> [What you should do]:
Your task is to copy each line of the records that includes the string "Maggio".

---------- Materials provided

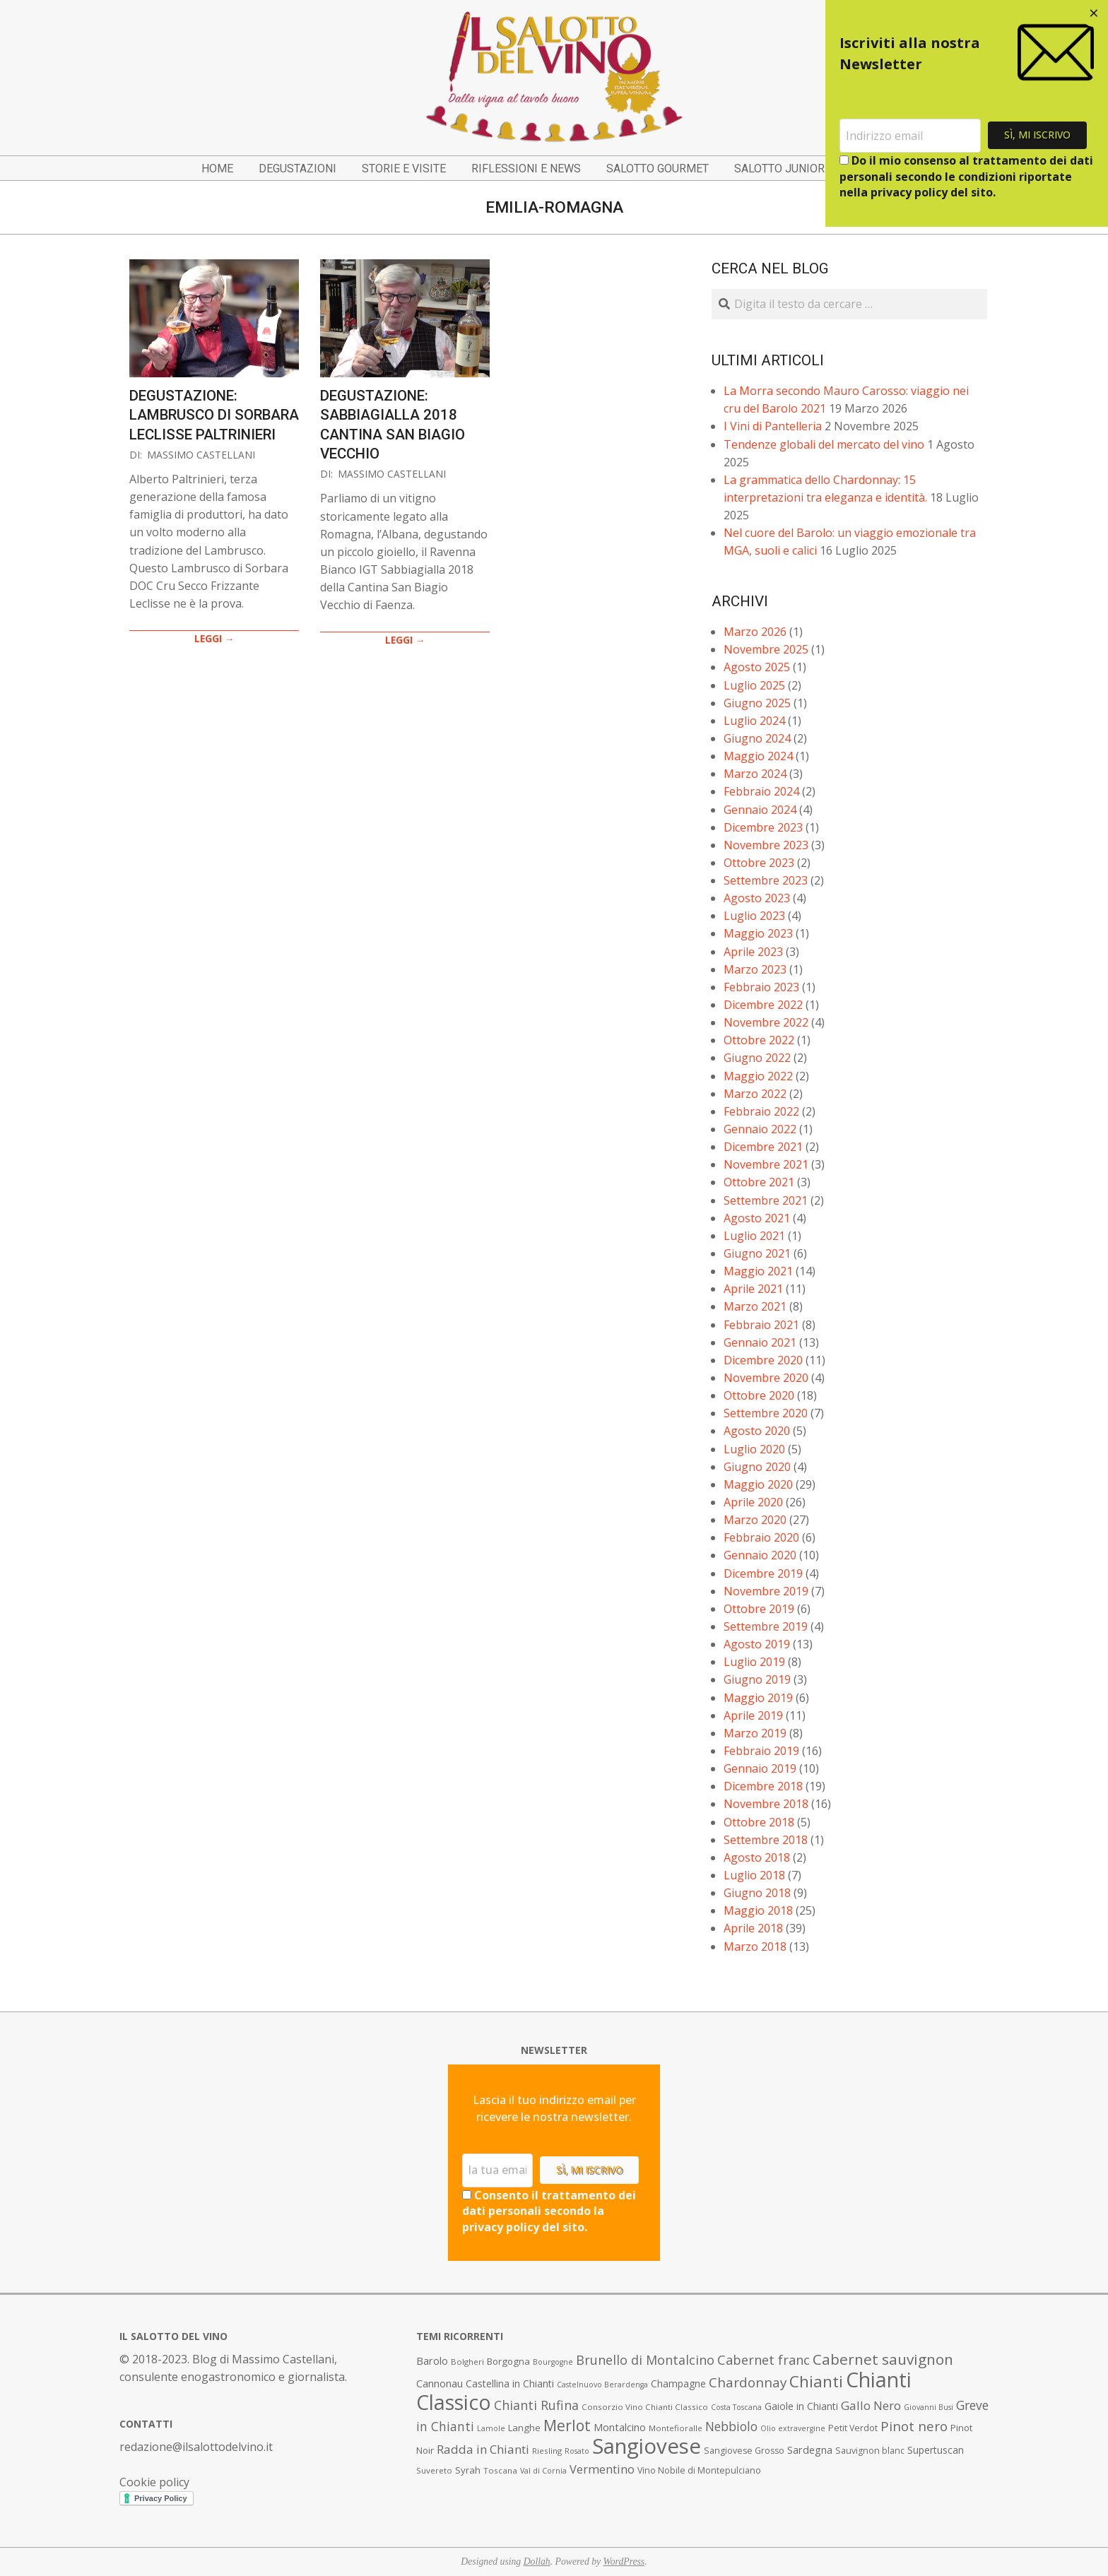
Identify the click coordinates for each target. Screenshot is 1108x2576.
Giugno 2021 (757, 1253)
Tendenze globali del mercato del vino (824, 444)
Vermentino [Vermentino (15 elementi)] (602, 2469)
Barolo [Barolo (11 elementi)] (432, 2361)
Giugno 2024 (757, 738)
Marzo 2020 (755, 1520)
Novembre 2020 (766, 1378)
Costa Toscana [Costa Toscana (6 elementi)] (736, 2407)
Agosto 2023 (757, 898)
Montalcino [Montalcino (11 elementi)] (620, 2427)
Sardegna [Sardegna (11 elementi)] (809, 2450)
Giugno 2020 (757, 1467)
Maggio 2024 (758, 756)
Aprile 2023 (753, 951)
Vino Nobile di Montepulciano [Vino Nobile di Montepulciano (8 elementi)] (699, 2470)
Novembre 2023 (766, 845)
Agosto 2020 (757, 1430)
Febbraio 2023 (761, 987)
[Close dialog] (1094, 14)
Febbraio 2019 (761, 1751)
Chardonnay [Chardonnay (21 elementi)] (747, 2382)
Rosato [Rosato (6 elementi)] (577, 2451)
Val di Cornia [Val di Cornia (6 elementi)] (543, 2471)
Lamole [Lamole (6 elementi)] (491, 2428)
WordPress (624, 2561)
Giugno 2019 (757, 1679)
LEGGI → (214, 638)
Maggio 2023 (758, 933)
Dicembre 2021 (763, 1146)
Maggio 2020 (758, 1484)
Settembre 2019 (766, 1626)
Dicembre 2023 (763, 827)
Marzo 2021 (755, 1306)
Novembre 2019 (766, 1591)
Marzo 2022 (755, 1093)
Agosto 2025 (757, 667)
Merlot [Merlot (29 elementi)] (567, 2425)
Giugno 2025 (757, 703)
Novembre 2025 (766, 649)
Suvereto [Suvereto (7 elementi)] (434, 2470)
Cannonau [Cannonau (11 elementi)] (439, 2383)
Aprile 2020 (753, 1502)
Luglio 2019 (754, 1662)
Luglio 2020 (754, 1449)
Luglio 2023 (754, 915)
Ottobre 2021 (759, 1182)
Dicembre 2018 (763, 1786)
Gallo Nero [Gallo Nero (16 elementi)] (871, 2405)
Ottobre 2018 (759, 1822)
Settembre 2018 (766, 1840)
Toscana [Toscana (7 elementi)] (500, 2470)
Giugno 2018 (757, 1893)
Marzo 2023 (755, 969)
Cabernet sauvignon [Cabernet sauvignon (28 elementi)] (883, 2359)
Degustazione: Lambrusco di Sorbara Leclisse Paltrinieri (214, 415)
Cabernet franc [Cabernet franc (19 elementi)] (763, 2359)
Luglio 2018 (754, 1875)
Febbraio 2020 (761, 1537)
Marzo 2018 (755, 1946)
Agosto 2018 (757, 1857)
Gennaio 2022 (760, 1129)
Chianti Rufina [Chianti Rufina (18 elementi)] (536, 2405)
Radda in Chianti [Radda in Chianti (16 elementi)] (483, 2449)
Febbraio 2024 (761, 791)
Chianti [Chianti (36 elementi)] (816, 2381)
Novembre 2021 (766, 1164)
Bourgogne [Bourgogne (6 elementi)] (553, 2362)
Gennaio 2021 (760, 1342)
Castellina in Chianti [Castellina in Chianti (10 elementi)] (510, 2383)
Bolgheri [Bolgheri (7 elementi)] (467, 2361)
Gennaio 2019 (760, 1768)
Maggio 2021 (758, 1271)
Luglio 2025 (754, 685)
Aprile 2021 (753, 1288)
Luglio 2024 (754, 720)
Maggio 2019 (758, 1698)
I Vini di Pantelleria (773, 426)
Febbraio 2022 (761, 1111)
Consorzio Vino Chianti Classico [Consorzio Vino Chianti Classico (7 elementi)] (645, 2406)
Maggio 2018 (758, 1910)
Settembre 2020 (766, 1413)
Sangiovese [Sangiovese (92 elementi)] (646, 2446)
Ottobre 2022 (759, 1040)
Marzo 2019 (755, 1733)
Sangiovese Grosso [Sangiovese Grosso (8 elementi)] (744, 2451)
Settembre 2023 (766, 880)
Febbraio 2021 (761, 1325)
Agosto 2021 (757, 1218)
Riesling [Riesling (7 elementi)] (547, 2450)
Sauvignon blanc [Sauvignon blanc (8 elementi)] (869, 2451)
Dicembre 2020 (763, 1360)
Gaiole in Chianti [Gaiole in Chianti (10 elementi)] (801, 2406)
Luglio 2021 (754, 1235)
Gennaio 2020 (760, 1555)
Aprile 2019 (753, 1715)
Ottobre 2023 (759, 862)
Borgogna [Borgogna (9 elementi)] (508, 2361)
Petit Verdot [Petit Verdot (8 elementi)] (853, 2428)
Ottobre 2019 (759, 1609)
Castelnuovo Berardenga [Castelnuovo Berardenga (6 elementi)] (602, 2384)
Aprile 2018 (753, 1928)
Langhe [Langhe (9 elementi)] (524, 2427)
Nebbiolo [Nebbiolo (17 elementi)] (731, 2426)
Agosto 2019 (757, 1644)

--------------------

> [Result]:
Maggio 2024 (758, 756)
Maggio 2023 (758, 933)
Maggio 2020 (758, 1484)
Maggio 2021 (758, 1271)
Maggio 2019 (758, 1698)
Maggio 2018 (758, 1910)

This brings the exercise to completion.